Singer uploads data based on configuration settings.
Singer configuration is composed of two parts: 1) `singer.properties` that configures
global Singer settings, e.g. size of thread pools, daily restart settings,
heartbeat settings, etc. 2) log stream configuration: for each set of log streams,
singer needs one log stream configuration to define log stream related settings.

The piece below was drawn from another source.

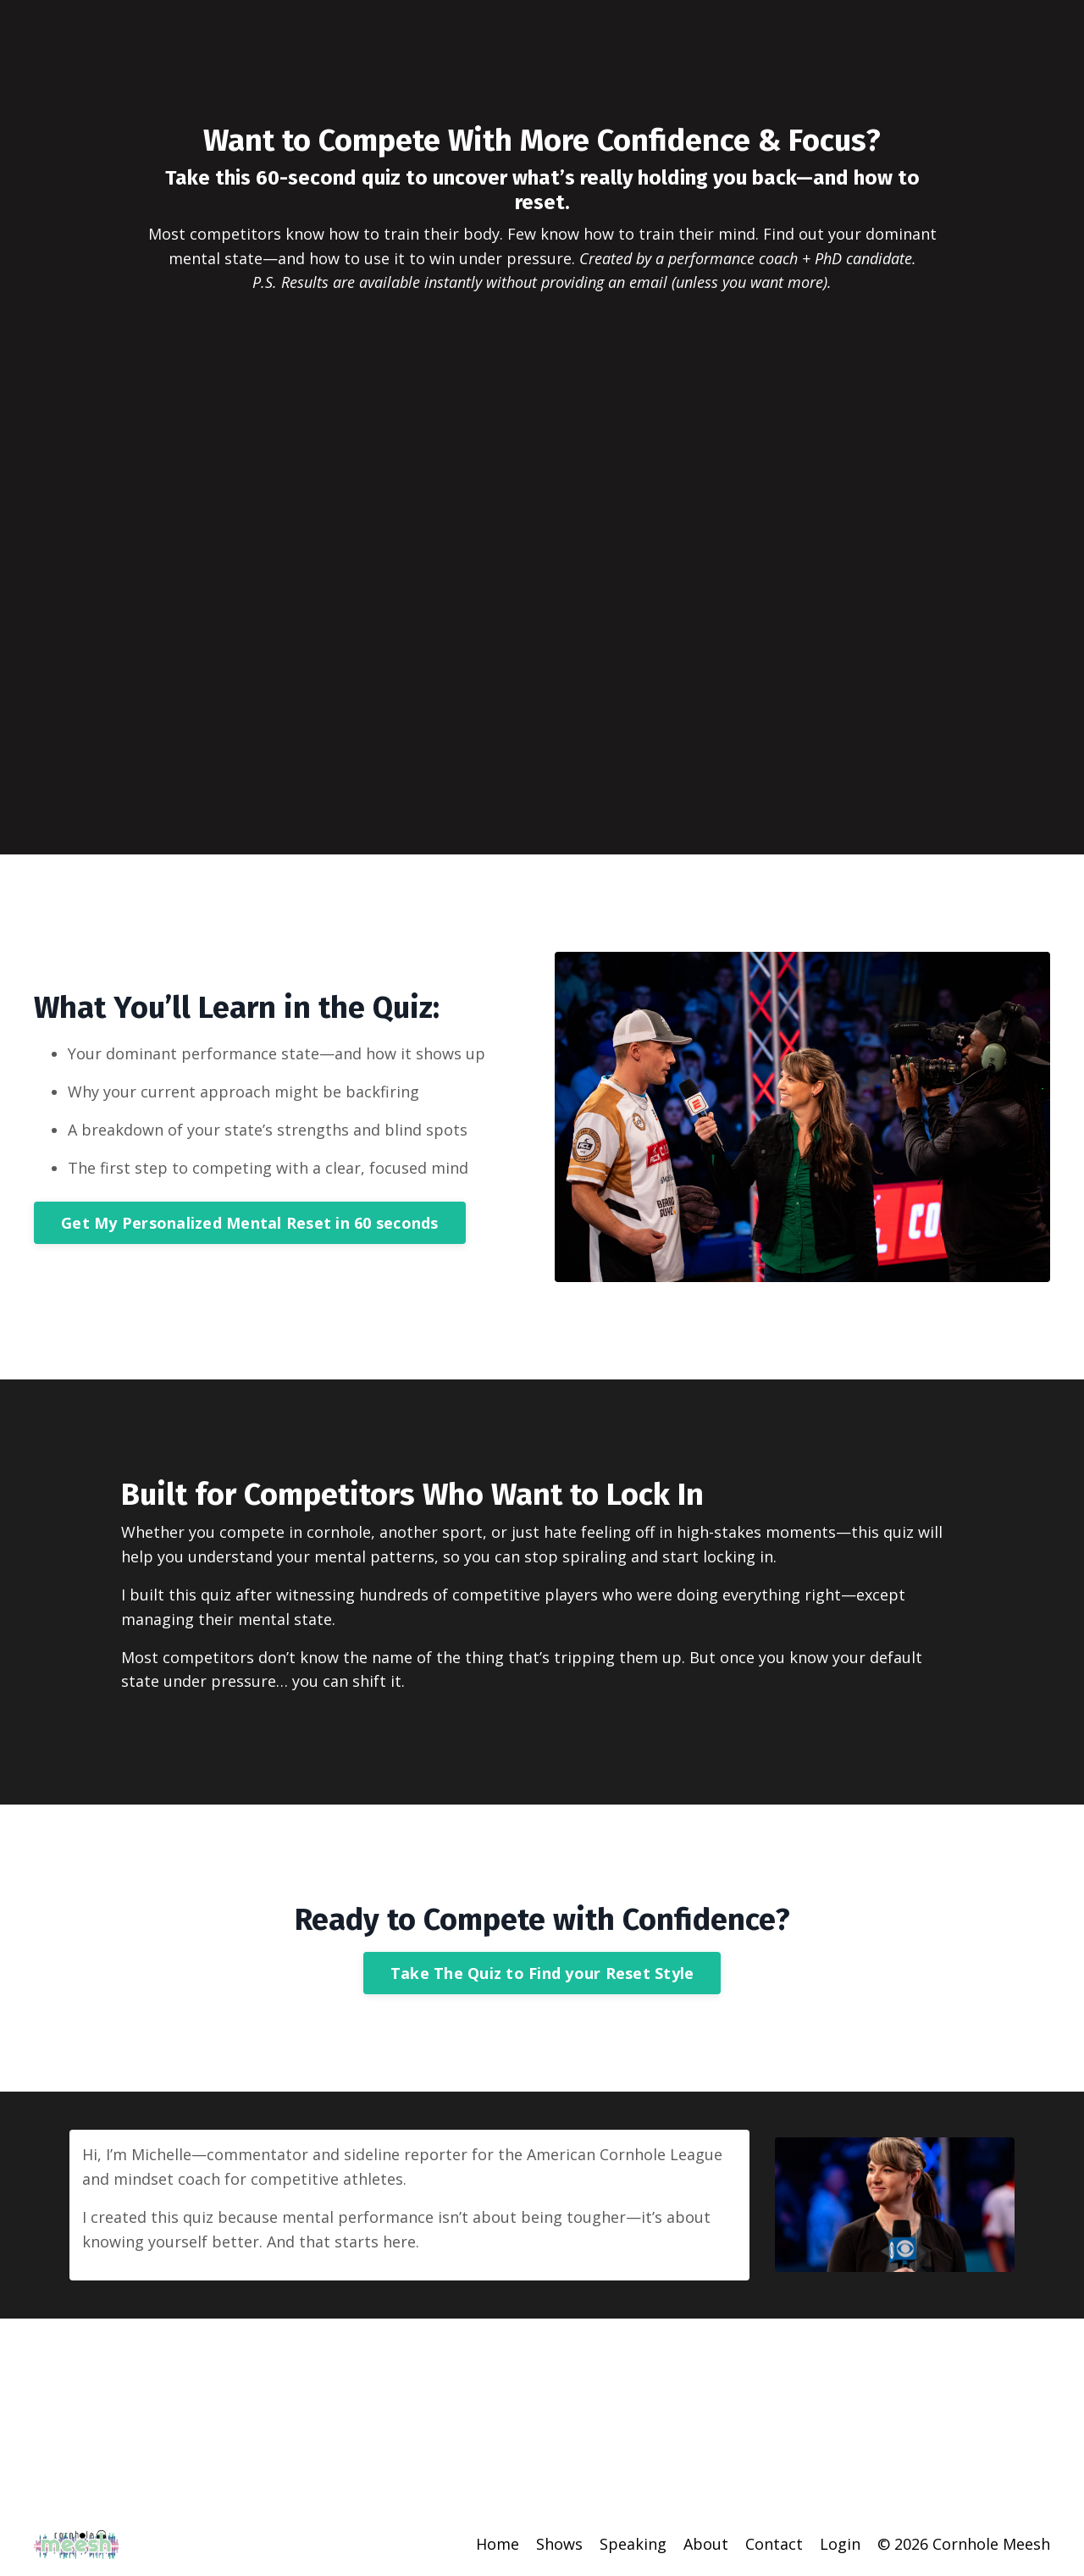  I want to click on Shows, so click(559, 2544).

Please see [tutorial/etc/singer](tutorial/etc/singer) for singer configurations.
[docs/configuration_samples/sample_kubernetes](docs/configuration_samples/sample_kubernetes) has an example
on Singer configuration for Kubernetes.

#### Run Singer

```bash
java -server -cp $singer_home:$singer_home/lib/*:$singer_home/singer-$version.jar \
-Dlog4j.configuration=log4j.prod.properties -Dsinger.config.dir=$config_dir \
com.pinterest.singer.SingerMain
```

#### Package Singer as a debian package

```bash
tar xzvf singer-${VERSION}-bin.tar.gz --directory $SINGER_DIR
cd $BUILD_DIR

fpm -s dir -t deb -n singer -v $VERSION --deb-upstart ../singer.upstart \
--deb-default ../singer.default -- .
```

#### Singer Metrics

Singer exposes metrics using [Twitter Ostrich](https://github.com/twitter/ostrich) framework.
Singer stats can be checked using the following command. Here `2047` is the ostrich port that
you define in `singer.ostrichPort` configuration.

```bash
curl -s localhost:2047/stats.txt
```

## License

Singer is distributed under [Apache License, Version 2.0](LICENSE).